Thursday 16 June 2016

Shipping Olds

Title is waggish reference to Annie Proulx's book Shipping News as well as a reprise to my use of 'Olds' to cover things that didn't happen last night but are nevertheless interesting. Since talking Alaska a tuthree days ago, I've mentioned the exciting news from chemistry which is about the naming of parts 113-118 in the periodic table.  In that short, derivative essay, I went off topic to rant about Glenn Seaborg and his despair at everyone else's ignorance. So I'm back on track to talk briefly about Uus, ununseptium, eka-astatine, or tennessine. For an element for which only 15 atoms have been clearly identified that's a helluva lot of names!

Those atoms were made by bombarding Berkelium [Bk, element 97] with Calcium [Ca, element 20] nuclei until a handful of the atoms fused together long enough to be detected as having a atomic charge of 117. The atomic number is the number of protons in the nucleus, so the math is simple 97 + 20 = 117 but the nuclear chemistry is damnably more complicated than I can explain here. Uus is the last element to be so created / discovered, because it turned out that oganesson Og element 118 was lower hanging fruit and had been created first.  The methodology for making oganesson was the same as for Uus with a different starting point: bombarding Californium [Cf, element 98] with calcium as before. Californium was more widely available because it was used in certain industrial processes. Berkelium, on the other hand, was only produced in ORNL, Oak Ridge National Laboratory, and then only as a by-product of the production of Californium. When Yuri Oganessian from Dubna in Russia wanted to try for creating Uus, he had to wait for the next commercial order of Californium.
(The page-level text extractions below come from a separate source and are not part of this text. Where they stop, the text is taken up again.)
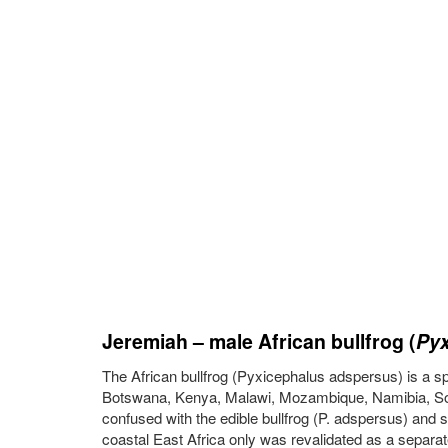
Jeremiah – male African bullfrog (
Pyx
The African bullfrog (Pyxicephalus adspersus) is a spec
Botswana, Kenya, Malawi, Mozambique, Namibia, Sout
confused with the edible bullfrog (P. adspersus) and s
coastal East Africa only was revalidated as a separat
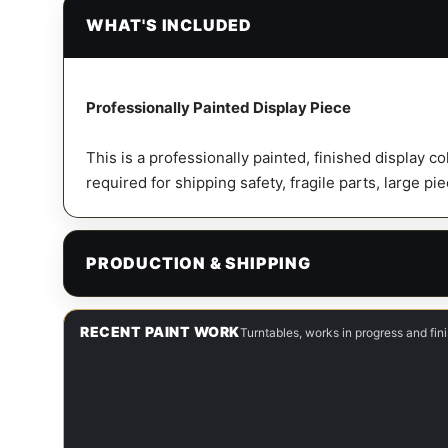
WHAT'S INCLUDED
Professionally Painted Display Piece
This is a professionally painted, finished display c
required for shipping safety, fragile parts, large pi
PRODUCTION & SHIPPING
RECENT PAINT WORK
Turntables, works in progress and fi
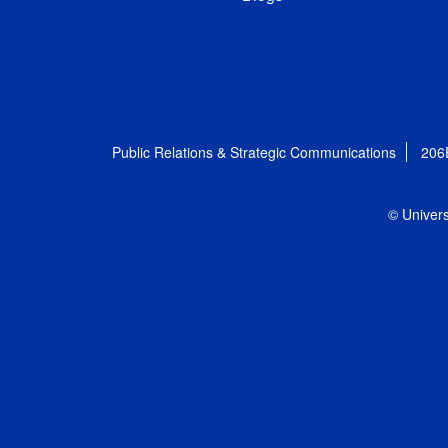
Public Relations & Strategic Communications
206
© Univers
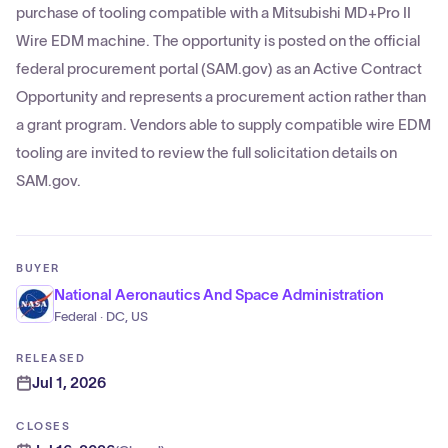
purchase of tooling compatible with a Mitsubishi MD+Pro II
Wire EDM machine. The opportunity is posted on the official
federal procurement portal (SAM.gov) as an Active Contract
Opportunity and represents a procurement action rather than
a grant program. Vendors able to supply compatible wire EDM
tooling are invited to review the full solicitation details on
SAM.gov.
BUYER
National Aeronautics And Space Administration
Federal · DC, US
RELEASED
Jul 1, 2026
CLOSES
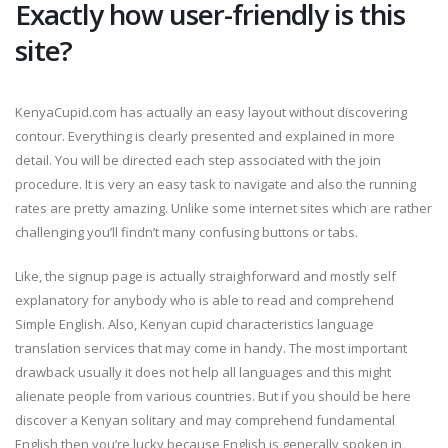
Exactly how user-friendly is this
site?
KenyaCupid.com has actually an easy layout without discovering
contour. Everything is clearly presented and explained in more
detail. You will be directed each step associated with the join
procedure. It is very an easy task to navigate and also the running
rates are pretty amazing. Unlike some internet sites which are rather
challenging you’ll findn’t many confusing buttons or tabs.
Like, the signup page is actually straighforward and mostly self
explanatory for anybody who is able to read and comprehend
Simple English. Also, Kenyan cupid characteristics language
translation services that may come in handy. The most important
drawback usually it does not help all languages and this might
alienate people from various countries. But if you should be here
discover a Kenyan solitary and may comprehend fundamental
English then you’re lucky because English is generally spoken in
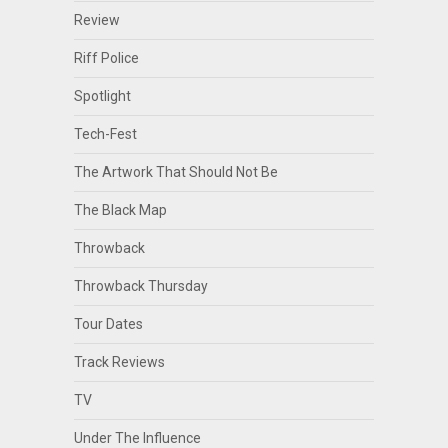
Review
Riff Police
Spotlight
Tech-Fest
The Artwork That Should Not Be
The Black Map
Throwback
Throwback Thursday
Tour Dates
Track Reviews
TV
Under The Influence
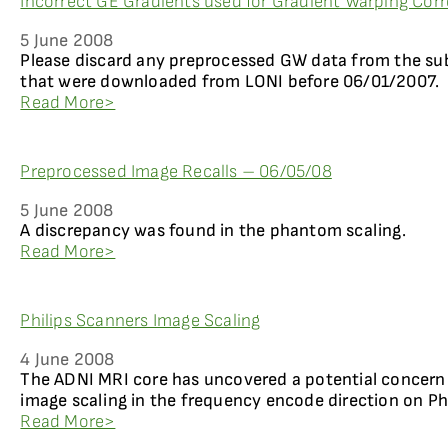
Incorrect GE Gradients used for Gradient Warping Corr
5 June 2008
Please discard any preprocessed GW data from the su
that were downloaded from LONI before 06/01/2007.
Read More>
Preprocessed Image Recalls – 06/05/08
5 June 2008
A discrepancy was found in the phantom scaling.
Read More>
Philips Scanners Image Scaling
4 June 2008
The ADNI MRI core has uncovered a potential concern
image scaling in the frequency encode direction on Ph
Read More>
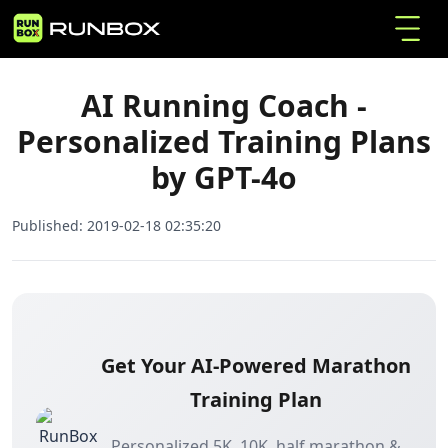
AI Running Coach - Personalized Training Plans
Home
Articles
by GPT-4o
AI Running Coach -
Personalized Training Plans
by GPT-4o
Published:
2019-02-18 02:35:20
Get Your AI-Powered Marathon
Training Plan
Personalized 5K, 10K, half marathon &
They had to run the purification process for 250 days to get together a mere 22mg of berkelium.  It's a balanced tradeoff, the half-life of berkelium is 330 days, so as the stash is being accumulated in one teeny-tiny bucket, it is effectively leaking out the bottom. Once it is made, therefore, time is of the essence if anyone is to do any experiments with the sample, before all the atoms decay into something else. So the boys at ORNL wrapped the precious fragment in a Russian doll contraption of lead boxes containing lead boxes and shipped it to Moscow, with an Urgent - useless if delayed sticker on it. Russian customs, who weren't going to be brow-beaten by imperialist Yankee-dogs, read through the paperwork with a nit-comb and decided they could not accept it. So the parcel went back to the USA - and back to Russia; and back to the USA - until after nearly 40,000km of air miles it was on it's way in a van to Dubna.  That first experiment yielded 6 atoms of Uus and everyone was ecstatic.

Next time DHL or FedEx or the customs agent at your local airport pisses you off with some bureaucratic and costly requirement over the goods you ordered over the interweb, reflect that it's been worse and more expensive for some other people.